Geht von den »jungen Wilden« aus. Mayer, Draxler, Goretzka aber auch Marvin Friedrich und Donis Avdijaj haben riesiges Potenzial Sie gezielt aufzubauen bzw. zu integrieren wird der Schlüssel zum langfristigen Erfolg sein für Schalke 04. So waren es vor allem die jungen Wilden die den langen Ausfall von Klaas-Jan Huntelaar abgefangen haben. Wenn Draxler an seine 10 Tore aus der Saison 2012/13 anknüpfen kann und wenn Max Mayer ebenfalls mindestens 10, oder mehr Scorerpunkte in die Bücher von S04 schreibt, scheint vieles möglich.

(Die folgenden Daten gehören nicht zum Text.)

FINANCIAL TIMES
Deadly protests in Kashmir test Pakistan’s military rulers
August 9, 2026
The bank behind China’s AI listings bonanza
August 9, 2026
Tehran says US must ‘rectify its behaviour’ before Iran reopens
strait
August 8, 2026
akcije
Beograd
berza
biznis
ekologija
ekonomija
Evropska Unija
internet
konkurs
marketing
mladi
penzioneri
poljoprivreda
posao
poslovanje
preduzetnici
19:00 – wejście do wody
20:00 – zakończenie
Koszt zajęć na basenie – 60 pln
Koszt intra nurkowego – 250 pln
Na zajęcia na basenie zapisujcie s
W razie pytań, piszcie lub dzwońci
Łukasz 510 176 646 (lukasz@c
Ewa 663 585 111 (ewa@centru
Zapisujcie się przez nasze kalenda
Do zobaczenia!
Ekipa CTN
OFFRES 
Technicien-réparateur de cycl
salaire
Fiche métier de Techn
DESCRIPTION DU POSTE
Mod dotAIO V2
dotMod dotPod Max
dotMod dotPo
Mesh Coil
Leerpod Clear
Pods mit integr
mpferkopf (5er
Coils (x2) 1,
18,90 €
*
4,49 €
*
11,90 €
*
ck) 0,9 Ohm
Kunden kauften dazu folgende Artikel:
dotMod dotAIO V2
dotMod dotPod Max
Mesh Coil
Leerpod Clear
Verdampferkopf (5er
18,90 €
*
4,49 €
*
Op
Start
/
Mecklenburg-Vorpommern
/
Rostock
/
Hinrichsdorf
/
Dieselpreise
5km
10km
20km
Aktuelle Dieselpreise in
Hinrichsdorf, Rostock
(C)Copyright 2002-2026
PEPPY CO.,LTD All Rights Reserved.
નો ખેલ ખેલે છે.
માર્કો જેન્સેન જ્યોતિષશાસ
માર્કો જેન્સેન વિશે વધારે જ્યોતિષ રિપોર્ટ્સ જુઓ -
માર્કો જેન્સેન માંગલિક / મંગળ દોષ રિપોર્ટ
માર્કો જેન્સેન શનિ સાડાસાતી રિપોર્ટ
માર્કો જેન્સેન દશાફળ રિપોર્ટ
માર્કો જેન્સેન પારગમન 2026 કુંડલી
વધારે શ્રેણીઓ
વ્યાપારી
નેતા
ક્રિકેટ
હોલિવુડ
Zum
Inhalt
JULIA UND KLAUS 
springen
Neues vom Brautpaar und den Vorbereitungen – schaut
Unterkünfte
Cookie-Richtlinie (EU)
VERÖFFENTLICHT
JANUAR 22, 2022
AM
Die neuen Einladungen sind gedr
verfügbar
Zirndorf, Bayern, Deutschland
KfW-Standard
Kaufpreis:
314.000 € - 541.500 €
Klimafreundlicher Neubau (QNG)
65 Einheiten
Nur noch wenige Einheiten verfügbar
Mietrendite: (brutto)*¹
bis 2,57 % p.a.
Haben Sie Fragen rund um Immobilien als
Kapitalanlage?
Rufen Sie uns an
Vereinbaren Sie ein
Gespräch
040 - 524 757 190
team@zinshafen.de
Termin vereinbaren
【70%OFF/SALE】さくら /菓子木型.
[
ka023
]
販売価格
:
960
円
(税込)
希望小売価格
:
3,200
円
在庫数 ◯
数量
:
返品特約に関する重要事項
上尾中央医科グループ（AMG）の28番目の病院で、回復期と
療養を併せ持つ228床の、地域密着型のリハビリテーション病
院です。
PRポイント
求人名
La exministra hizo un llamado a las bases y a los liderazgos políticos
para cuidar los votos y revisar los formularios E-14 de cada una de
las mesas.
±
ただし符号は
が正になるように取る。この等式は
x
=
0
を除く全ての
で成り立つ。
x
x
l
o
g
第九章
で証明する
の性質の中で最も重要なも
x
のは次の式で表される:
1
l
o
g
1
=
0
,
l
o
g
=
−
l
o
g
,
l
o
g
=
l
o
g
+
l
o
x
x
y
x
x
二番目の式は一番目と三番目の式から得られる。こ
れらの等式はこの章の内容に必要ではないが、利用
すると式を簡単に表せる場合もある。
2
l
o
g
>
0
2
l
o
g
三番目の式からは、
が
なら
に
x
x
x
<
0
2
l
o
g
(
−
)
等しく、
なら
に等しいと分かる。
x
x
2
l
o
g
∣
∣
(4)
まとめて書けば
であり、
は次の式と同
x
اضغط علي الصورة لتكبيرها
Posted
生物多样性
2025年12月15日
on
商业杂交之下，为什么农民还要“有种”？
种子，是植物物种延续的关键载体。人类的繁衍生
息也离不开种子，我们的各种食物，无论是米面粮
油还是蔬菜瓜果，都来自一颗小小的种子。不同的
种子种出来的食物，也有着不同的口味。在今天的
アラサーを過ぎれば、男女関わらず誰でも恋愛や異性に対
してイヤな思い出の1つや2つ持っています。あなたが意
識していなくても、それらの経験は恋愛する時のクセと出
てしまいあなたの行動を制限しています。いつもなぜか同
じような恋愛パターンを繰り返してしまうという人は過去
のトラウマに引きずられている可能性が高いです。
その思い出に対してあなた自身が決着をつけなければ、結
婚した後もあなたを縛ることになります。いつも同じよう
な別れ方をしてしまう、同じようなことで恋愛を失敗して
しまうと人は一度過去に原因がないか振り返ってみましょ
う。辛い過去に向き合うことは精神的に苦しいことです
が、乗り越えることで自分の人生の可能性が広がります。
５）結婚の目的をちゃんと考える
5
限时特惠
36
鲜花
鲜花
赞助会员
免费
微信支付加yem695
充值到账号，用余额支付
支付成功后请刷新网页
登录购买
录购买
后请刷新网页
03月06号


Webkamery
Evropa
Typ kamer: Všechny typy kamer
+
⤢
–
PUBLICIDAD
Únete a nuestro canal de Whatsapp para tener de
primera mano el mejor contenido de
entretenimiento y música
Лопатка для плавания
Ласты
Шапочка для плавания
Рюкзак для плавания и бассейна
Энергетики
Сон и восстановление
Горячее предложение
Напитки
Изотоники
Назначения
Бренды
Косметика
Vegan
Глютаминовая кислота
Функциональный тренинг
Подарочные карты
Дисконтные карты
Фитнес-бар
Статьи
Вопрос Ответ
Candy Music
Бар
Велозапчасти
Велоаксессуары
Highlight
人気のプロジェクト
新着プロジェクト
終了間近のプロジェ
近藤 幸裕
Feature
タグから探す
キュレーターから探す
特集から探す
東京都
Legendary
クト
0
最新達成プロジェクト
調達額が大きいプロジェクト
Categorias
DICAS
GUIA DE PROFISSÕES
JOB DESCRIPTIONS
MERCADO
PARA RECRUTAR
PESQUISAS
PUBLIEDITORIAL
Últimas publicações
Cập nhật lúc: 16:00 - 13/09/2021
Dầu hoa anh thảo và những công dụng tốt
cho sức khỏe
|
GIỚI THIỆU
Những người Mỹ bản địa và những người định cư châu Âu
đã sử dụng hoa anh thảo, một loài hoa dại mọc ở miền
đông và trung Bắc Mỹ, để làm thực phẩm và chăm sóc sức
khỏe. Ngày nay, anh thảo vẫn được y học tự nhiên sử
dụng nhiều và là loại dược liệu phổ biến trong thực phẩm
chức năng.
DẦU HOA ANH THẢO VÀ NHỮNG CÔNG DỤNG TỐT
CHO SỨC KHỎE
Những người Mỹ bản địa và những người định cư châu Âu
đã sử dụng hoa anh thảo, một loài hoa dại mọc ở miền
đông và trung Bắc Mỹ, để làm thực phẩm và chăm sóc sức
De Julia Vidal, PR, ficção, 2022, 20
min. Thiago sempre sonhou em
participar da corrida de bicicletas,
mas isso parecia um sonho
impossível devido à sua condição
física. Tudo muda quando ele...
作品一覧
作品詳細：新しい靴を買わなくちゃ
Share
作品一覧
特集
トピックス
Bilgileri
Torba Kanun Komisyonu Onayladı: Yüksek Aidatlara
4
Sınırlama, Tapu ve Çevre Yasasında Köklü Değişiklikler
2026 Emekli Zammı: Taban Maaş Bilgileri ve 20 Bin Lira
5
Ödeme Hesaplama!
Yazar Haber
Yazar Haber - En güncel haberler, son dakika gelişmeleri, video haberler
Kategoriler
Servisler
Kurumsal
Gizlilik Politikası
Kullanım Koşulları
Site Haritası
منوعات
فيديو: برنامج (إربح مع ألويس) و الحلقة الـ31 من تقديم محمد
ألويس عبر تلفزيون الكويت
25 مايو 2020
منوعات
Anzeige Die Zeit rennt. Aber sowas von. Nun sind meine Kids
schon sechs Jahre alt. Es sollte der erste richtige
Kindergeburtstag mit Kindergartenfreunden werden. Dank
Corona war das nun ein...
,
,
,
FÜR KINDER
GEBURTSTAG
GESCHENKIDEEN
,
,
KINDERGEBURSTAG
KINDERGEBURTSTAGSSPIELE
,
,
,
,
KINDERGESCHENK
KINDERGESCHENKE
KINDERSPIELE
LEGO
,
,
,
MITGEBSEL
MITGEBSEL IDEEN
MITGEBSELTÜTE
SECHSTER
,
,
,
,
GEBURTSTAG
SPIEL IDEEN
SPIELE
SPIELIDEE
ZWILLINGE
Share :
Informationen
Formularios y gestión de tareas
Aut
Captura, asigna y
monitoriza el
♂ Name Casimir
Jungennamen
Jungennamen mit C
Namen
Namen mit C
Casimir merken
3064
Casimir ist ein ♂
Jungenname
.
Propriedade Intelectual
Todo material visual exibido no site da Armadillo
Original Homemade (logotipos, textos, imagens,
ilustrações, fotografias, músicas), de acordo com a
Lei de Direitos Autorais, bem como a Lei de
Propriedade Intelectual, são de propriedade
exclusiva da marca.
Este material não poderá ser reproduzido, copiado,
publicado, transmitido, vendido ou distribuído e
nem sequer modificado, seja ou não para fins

Solange Klaas-Jan Huntelaar weiter trifft. In der Vorsaison lief er nur in 18 Partien auf, erzielte dabei aber 12 Tore.

Prognose

Die Saison wird schwierig. Die Baustellen aus der letzten Saison wurden nicht nachhaltig behoben. Zu wenig konstant und zu leicht ausrechenbar war der Fußball von Schalke 04 über weite Strecke der Spielzeit. Hinzu kommt dauerhaftes unerklärbares Verletzungspech bei den Königsblauen. Das Lazarett zählt meist mehr als fünf bis acht Spieler. So spielt beispielsweise der FC Bayern Leihspieler Jan Kirchhoff erst 30 Minuten für Königsblau. Eine Mannschaft wie Schalke 04 kann dies nicht auf Dauer abfangen. Das Aus im Pokal und die Niederlage am ersten Spieltag sind der Warnschuss. Es ist an Jens Keller die Mannschaft sportlich weiter zu entwickeln und taktisch weniger ausrechenbar zu sein. Ansonsten läuft Schalke 04 Gefahr das Minimalziel Champions League Qualifikation zu verpassen.